The Training Process of Many Deep Networks Explores the Same Low-Dimensional Manifold
Jialin Mao, Itay Griniasty, Han Kheng Teoh, Rahul Ramesh, Rubing Yang, Mark K. Transtrum, James P. Sethna, Pratik Chaudhari
TL;DR
This paper reveals that training trajectories of diverse deep networks evolve on an effectively low-dimensional manifold in the space of predictions. By framing networks as probabilistic predictors and employing information-geometric distances, the authors construct isometric InPCA embeddings that faithfully preserve global geometry, enabling visualization and comparison of thousands of models across architectures and training regimes.
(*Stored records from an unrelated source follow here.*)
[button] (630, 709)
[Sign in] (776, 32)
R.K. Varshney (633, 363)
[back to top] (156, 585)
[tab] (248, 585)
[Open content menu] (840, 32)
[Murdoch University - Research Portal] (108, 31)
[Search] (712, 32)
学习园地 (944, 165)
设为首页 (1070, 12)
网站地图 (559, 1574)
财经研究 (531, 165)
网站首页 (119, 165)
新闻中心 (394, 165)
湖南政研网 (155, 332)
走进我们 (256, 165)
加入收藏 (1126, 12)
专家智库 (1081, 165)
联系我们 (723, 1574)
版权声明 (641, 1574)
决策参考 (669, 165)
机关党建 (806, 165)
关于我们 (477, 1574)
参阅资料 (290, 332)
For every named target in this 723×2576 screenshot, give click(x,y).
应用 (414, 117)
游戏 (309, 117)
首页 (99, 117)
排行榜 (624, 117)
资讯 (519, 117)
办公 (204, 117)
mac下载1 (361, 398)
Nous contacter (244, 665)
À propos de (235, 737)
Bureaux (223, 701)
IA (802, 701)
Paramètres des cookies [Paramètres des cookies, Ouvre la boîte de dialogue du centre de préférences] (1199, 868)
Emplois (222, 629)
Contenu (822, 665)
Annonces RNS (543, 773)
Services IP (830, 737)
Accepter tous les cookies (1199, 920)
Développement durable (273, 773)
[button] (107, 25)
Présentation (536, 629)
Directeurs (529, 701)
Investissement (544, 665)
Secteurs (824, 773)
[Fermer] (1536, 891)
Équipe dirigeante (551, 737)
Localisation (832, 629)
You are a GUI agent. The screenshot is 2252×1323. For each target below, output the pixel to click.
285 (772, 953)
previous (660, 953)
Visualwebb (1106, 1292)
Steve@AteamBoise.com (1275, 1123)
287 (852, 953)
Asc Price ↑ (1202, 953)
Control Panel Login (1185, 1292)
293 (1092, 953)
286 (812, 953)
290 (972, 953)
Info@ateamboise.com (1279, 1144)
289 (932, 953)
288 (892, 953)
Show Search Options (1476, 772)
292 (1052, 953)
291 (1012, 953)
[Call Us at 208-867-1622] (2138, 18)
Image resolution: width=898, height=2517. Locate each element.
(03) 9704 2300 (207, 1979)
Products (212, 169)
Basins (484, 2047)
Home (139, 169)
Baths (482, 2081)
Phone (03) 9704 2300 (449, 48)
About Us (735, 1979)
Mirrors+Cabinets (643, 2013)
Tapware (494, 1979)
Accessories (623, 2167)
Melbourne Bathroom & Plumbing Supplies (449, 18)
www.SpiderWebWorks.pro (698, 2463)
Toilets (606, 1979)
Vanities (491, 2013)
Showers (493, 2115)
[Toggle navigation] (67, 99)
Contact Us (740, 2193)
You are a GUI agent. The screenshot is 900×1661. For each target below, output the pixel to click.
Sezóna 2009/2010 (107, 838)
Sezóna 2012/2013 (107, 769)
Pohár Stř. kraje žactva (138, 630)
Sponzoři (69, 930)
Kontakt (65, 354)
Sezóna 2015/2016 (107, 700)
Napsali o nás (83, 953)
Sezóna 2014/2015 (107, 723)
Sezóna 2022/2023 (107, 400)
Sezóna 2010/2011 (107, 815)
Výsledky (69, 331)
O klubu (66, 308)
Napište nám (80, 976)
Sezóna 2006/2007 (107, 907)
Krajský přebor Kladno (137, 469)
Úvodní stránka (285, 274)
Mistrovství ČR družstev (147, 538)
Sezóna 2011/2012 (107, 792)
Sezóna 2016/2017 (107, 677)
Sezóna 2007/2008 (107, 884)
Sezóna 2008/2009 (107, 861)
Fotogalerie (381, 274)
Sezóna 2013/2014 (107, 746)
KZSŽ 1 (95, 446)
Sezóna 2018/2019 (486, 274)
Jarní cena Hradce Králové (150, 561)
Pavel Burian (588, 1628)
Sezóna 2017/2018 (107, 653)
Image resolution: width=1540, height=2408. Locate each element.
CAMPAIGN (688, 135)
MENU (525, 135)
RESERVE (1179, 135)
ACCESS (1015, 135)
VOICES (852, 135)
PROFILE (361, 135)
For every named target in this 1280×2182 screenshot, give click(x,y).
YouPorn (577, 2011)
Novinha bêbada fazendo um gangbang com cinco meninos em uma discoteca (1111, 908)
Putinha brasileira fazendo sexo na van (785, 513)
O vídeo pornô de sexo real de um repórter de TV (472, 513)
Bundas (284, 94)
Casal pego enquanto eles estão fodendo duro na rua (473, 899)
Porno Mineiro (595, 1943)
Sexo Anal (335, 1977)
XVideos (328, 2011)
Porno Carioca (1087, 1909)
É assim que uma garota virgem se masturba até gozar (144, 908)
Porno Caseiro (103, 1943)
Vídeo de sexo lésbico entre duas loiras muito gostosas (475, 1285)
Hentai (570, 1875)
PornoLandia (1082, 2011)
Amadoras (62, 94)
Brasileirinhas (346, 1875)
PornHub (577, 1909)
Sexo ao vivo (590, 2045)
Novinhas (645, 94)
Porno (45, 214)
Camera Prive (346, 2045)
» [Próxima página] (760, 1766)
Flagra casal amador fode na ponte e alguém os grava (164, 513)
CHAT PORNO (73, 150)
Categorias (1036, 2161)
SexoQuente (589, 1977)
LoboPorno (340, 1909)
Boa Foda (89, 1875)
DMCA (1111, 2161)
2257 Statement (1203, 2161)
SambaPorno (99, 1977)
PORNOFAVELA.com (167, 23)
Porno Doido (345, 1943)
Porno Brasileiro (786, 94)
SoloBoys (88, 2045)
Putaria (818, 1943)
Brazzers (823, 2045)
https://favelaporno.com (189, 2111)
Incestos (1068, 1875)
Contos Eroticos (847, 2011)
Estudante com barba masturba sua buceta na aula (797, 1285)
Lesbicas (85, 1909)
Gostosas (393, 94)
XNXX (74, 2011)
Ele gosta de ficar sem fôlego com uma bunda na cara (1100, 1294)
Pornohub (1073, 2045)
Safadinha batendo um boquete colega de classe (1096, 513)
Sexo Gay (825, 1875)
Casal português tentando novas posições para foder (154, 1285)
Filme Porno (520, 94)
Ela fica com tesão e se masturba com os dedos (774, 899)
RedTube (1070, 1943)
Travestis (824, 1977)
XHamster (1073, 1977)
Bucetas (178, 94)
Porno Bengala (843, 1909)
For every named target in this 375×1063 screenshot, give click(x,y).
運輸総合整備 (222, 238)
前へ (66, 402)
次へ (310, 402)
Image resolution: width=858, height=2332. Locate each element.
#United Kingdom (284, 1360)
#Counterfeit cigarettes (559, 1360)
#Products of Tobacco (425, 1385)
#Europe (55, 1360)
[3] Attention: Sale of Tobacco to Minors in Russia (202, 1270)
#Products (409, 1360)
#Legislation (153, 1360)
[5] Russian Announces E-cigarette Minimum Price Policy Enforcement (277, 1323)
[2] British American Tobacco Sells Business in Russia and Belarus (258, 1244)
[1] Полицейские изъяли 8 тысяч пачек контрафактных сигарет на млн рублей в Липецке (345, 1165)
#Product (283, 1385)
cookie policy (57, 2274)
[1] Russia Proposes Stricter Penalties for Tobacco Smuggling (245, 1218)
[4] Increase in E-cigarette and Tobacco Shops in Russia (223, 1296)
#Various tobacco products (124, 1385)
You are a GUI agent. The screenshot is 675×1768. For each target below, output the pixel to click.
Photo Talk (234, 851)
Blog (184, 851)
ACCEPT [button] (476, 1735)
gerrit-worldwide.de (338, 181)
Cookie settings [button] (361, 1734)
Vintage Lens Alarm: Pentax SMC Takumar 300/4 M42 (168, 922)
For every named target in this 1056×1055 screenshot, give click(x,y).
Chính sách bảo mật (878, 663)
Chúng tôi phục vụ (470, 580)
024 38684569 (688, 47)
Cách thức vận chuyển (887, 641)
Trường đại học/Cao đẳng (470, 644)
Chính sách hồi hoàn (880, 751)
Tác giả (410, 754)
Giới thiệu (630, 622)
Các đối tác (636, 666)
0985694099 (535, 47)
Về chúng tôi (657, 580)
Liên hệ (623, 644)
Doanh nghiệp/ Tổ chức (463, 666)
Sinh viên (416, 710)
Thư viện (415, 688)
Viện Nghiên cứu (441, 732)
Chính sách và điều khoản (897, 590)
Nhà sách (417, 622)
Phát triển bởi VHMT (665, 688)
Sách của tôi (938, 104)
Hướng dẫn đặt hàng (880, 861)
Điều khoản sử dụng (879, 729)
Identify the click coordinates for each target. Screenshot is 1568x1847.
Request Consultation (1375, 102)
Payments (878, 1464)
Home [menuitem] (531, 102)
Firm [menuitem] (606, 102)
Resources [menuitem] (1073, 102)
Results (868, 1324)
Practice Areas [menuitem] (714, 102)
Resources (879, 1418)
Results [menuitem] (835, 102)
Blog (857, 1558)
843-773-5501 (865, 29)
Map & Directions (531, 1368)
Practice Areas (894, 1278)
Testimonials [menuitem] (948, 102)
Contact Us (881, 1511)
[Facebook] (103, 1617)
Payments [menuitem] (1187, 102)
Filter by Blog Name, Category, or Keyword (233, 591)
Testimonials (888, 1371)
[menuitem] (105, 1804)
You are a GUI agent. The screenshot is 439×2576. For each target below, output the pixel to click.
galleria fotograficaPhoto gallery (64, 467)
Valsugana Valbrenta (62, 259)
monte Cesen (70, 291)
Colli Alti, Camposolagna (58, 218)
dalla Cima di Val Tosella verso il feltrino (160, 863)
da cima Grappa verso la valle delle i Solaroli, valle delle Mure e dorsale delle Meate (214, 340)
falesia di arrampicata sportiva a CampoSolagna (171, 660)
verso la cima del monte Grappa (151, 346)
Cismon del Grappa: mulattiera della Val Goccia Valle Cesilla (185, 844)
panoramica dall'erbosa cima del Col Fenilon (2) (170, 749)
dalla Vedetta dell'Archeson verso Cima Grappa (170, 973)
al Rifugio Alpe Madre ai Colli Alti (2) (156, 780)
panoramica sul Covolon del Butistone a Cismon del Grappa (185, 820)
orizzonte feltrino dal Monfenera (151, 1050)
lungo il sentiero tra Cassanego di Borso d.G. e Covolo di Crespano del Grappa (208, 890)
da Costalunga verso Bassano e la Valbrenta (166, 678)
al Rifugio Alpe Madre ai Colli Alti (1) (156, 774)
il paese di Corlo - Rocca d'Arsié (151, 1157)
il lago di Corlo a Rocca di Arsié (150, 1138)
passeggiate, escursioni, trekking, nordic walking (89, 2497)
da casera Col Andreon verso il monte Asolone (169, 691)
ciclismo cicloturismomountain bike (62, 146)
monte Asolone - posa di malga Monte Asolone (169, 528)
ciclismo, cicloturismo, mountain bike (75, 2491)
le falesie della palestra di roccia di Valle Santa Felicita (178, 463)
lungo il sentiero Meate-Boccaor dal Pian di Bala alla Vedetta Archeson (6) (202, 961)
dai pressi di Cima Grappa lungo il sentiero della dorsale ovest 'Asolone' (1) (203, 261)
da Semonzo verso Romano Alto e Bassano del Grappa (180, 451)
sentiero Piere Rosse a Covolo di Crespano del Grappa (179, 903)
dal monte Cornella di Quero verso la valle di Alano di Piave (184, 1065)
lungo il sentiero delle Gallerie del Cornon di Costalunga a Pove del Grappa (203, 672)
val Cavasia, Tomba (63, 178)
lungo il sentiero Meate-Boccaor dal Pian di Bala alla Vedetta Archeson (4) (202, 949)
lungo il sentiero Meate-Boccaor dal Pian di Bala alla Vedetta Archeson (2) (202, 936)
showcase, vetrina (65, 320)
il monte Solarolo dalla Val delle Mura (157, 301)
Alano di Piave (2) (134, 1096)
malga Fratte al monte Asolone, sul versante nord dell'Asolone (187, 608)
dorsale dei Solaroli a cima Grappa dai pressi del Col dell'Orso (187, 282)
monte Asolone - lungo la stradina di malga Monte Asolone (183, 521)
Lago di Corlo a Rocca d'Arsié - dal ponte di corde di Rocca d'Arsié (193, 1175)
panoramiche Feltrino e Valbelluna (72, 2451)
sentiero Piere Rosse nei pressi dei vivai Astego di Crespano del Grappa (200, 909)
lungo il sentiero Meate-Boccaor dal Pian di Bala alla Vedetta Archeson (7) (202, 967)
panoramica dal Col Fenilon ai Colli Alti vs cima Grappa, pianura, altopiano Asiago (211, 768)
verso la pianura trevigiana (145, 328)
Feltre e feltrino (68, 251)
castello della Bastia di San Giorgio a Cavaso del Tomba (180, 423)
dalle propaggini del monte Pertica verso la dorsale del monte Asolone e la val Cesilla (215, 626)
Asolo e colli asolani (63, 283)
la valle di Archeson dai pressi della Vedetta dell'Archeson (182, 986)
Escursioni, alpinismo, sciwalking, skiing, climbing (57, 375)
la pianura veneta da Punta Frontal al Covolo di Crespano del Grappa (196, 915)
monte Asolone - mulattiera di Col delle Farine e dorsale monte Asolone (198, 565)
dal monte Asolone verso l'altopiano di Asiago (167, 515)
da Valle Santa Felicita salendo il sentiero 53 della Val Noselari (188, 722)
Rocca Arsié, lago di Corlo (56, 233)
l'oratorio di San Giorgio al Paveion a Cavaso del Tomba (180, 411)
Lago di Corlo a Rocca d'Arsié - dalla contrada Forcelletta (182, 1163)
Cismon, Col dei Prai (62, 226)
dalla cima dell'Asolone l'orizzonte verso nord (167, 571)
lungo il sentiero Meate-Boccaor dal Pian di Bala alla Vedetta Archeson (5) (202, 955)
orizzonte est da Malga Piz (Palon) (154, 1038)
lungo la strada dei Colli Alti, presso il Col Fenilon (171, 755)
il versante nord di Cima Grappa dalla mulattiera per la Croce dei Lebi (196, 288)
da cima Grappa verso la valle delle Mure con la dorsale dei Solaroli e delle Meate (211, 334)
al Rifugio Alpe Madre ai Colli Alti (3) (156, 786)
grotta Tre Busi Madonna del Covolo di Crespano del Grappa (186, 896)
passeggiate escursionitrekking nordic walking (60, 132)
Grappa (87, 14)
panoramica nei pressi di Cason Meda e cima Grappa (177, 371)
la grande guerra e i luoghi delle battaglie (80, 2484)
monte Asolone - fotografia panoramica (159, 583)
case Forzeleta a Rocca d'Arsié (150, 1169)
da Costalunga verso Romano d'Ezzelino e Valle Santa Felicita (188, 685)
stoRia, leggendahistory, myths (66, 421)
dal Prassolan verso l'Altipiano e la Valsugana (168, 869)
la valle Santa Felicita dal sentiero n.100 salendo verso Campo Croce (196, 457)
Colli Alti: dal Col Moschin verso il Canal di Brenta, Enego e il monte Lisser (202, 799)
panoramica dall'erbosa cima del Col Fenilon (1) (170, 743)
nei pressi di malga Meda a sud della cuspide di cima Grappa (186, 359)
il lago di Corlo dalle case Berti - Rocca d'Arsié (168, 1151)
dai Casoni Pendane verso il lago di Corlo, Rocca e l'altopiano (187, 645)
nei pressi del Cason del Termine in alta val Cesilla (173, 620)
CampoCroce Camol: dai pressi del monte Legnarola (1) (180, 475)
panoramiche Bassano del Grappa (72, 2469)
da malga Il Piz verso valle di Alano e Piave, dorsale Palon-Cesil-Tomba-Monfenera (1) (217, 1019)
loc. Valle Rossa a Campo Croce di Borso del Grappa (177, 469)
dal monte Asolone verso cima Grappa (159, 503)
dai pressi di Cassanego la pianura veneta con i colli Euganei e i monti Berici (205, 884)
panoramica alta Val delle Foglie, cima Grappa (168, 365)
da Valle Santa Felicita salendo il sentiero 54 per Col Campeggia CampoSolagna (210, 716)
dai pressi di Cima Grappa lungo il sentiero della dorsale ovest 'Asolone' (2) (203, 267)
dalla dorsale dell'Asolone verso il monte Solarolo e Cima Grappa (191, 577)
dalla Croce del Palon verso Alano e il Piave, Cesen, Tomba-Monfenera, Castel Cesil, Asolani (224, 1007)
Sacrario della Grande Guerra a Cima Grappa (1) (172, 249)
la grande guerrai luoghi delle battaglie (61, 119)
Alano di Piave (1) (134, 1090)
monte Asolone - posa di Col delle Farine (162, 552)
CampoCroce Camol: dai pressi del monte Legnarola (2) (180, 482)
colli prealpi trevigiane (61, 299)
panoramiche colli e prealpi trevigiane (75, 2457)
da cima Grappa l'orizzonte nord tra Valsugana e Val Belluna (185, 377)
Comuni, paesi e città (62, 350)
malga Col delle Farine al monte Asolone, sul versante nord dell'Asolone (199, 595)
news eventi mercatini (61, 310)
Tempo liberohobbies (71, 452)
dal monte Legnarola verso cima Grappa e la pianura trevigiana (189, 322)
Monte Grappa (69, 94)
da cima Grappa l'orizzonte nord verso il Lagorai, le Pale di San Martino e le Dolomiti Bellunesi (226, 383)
They show that, despite architectural and optimization diversity, trajectories cluster along similar manifolds, with top components capturing the majority of the variation; larger networks train faster but follow the same path as smaller ones, and different initializations quickly merge into the same manifold. These findings imply a reduced effective complexity in training dynamics and offer a geometric lens for understanding generalization and optimization in deep learning. The work also introduces practical tools for embedding and comparing high-dimensional probabilistic models, with potential implications for designing training protocols and ensembles.
Abstract
We develop information-geometric techniques to analyze the trajectories of the predictions of deep networks during training. By examining the underlying high-dimensional probabilistic models, we reveal that the training process explores an effectively low-dimensional manifold. Networks with a wide range of architectures, sizes, trained using different optimization methods, regularization techniques, data augmentation techniques, and weight initializations lie on the same manifold in the prediction space. We study the details of this manifold to find that networks with different architectures follow distinguishable trajectories but other factors have a minimal influence; larger networks train along a similar manifold as that of smaller networks, just faster; and networks initialized at very different parts of the prediction space converge to the solution along a similar manifold.